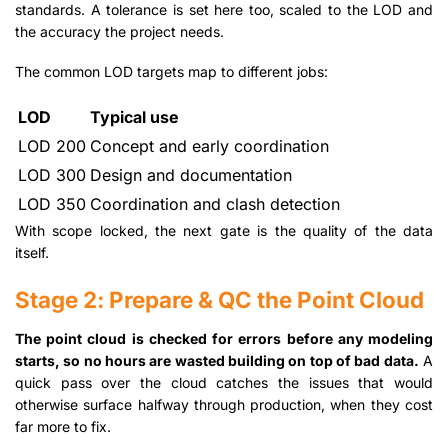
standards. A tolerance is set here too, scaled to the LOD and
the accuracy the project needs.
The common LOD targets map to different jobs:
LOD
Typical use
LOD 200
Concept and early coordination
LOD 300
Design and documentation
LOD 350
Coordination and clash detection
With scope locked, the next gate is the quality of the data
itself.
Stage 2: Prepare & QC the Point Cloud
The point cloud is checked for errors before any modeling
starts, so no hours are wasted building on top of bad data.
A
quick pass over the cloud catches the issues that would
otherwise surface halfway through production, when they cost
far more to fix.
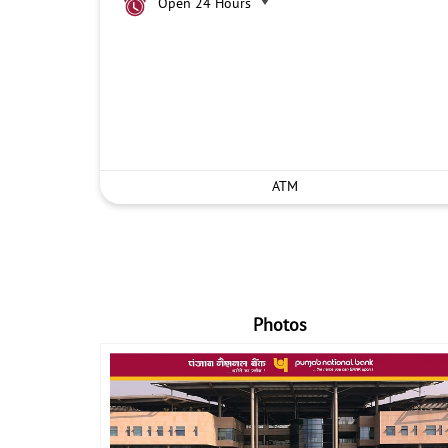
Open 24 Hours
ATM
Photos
───
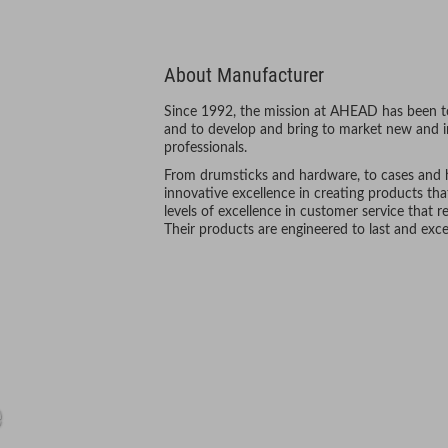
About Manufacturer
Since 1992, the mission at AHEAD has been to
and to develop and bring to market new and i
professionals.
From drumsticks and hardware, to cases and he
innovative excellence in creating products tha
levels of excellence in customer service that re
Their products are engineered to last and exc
───
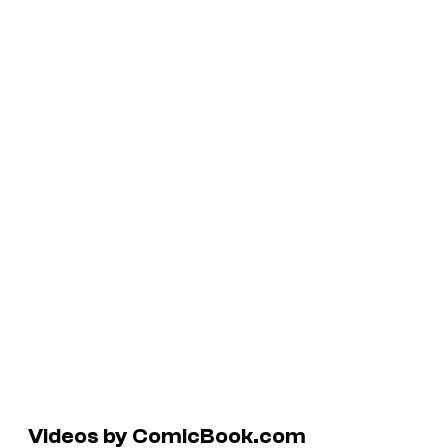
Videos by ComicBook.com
───
For the material above, reproduce exactly the lines from the line with "and to develop and bring to market new and i" to the line with "Their products are engineered to last and exc", inclusive, and exclude all others.

• [Response area]:
and to develop and bring to market new and i
professionals.
From drumsticks and hardware, to cases and he
innovative excellence in creating products tha
levels of excellence in customer service that re
Their products are engineered to last and exc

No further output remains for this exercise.